* _TASK ITEM_
The copy should hold exactly the lines below from the one that contains "Νέες λειτουργίες, νέες" through the one that contains "November 6, 2025" and nothing else, so no pictures.

* _DATA FOR THE TASK_
- Opening Delimiter -

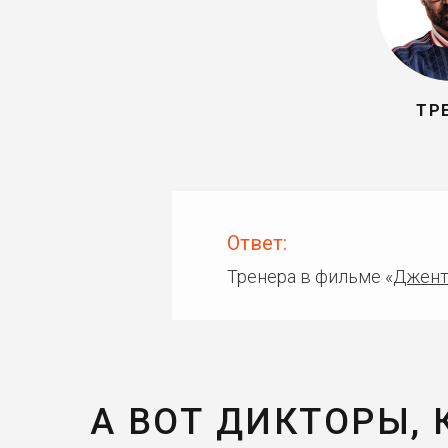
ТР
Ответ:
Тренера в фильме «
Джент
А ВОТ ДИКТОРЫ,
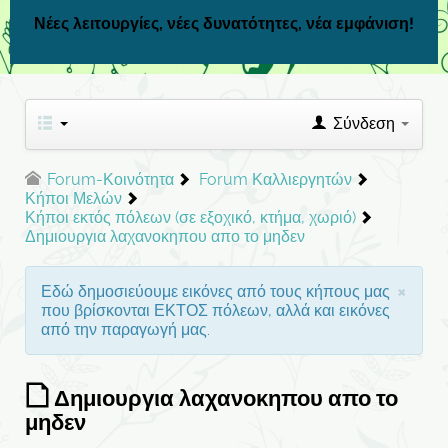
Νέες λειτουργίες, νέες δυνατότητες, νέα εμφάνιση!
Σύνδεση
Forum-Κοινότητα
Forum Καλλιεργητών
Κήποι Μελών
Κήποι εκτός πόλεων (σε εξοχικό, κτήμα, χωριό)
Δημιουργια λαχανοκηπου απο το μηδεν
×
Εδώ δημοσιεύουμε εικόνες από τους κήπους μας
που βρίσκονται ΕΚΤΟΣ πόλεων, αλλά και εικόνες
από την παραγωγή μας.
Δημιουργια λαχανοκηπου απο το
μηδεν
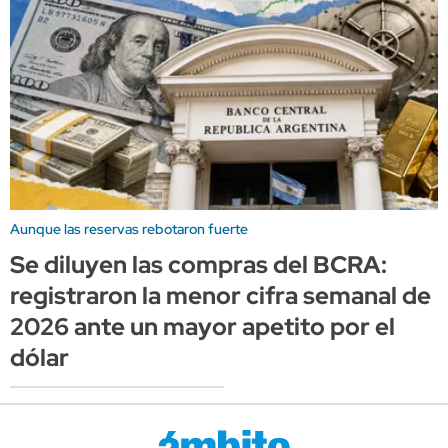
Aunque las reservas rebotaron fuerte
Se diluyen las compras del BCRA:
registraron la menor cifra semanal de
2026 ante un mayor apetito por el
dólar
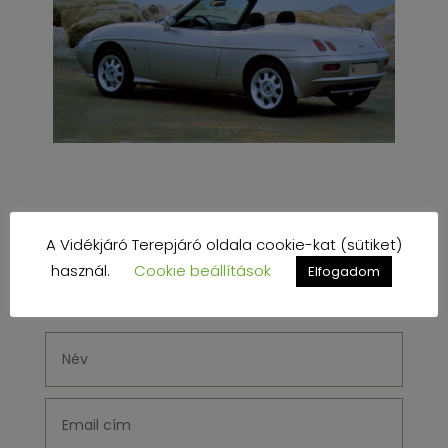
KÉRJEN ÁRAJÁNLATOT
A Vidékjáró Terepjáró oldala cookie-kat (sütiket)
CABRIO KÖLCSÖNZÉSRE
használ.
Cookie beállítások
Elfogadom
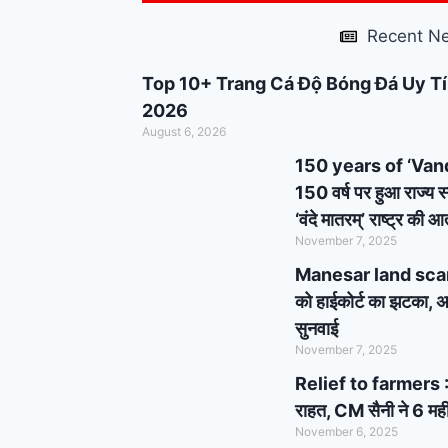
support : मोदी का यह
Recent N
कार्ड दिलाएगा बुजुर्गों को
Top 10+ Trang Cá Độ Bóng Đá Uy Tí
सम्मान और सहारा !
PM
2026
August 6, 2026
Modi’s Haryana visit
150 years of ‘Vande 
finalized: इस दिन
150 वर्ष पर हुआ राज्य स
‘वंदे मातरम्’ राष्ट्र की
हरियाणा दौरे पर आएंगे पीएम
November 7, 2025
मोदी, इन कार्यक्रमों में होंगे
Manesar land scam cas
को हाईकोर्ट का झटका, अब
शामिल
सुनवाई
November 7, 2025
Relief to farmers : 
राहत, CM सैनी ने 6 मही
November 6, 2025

- Closing Delimiter -
- Opening Delimiter -

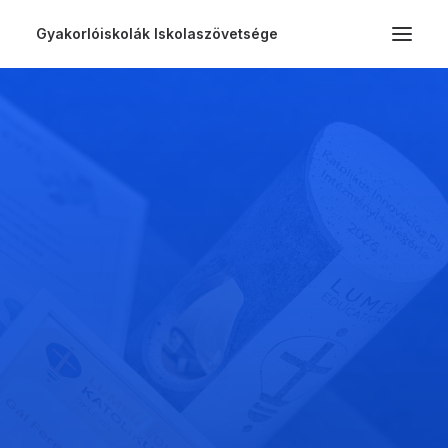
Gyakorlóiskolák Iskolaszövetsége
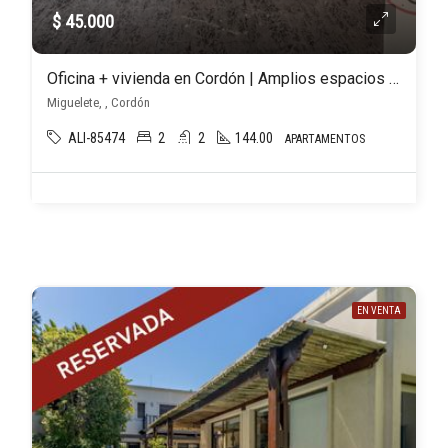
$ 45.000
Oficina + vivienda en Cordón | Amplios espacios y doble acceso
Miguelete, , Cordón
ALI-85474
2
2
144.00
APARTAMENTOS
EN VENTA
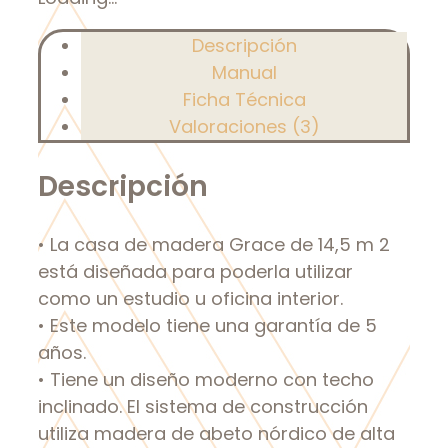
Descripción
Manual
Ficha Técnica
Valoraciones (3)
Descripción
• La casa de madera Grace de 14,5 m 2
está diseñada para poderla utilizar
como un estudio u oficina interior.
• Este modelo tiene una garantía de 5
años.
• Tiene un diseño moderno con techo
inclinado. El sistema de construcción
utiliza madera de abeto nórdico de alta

- Closing Delimiter -

* _EXERCISE RESPONSE_
Νέες λειτουργίες, νέες δυνατότητες, νέα εμφάνιση!
Σύνδεση
Forum-Κοινότητα
Forum Καλλιεργητών
Κήποι Μελών
Κήποι εκτός πόλεων (σε εξοχικό, κτήμα, χωριό)
Δημιουργια λαχανοκηπου απο το μηδεν
×
Εδώ δημοσιεύουμε εικόνες από τους κήπους μας
που βρίσκονται ΕΚΤΟΣ πόλεων, αλλά και εικόνες
από την παραγωγή μας.
Δημιουργια λαχανοκηπου απο το
μηδεν
Aunque las reservas rebotaron fuerte
Se diluyen las compras del BCRA:
registraron la menor cifra semanal de
2026 ante un mayor apetito por el
dólar
KÉRJEN ÁRAJÁNLATOT
A Vidékjáró Terepjáró oldala cookie-kat (sütiket)
CABRIO KÖLCSÖNZÉSRE
használ.
Cookie beállítások
Elfogadom
support : मोदी का यह
Recent N
कार्ड दिलाएगा बुजुर्गों को
Top 10+ Trang Cá Độ Bóng Đá Uy Tí
सम्मान और सहारा !
PM
2026
August 6, 2026
Modi’s Haryana visit
150 years of ‘Vande 
finalized: इस दिन
150 वर्ष पर हुआ राज्य स
‘वंदे मातरम्’ राष्ट्र की
हरियाणा दौरे पर आएंगे पीएम
November 7, 2025
मोदी, इन कार्यक्रमों में होंगे
Manesar land scam cas
को हाईकोर्ट का झटका, अब
शामिल
सुनवाई
November 7, 2025
Relief to farmers : 
राहत, CM सैनी ने 6 मही
November 6, 2025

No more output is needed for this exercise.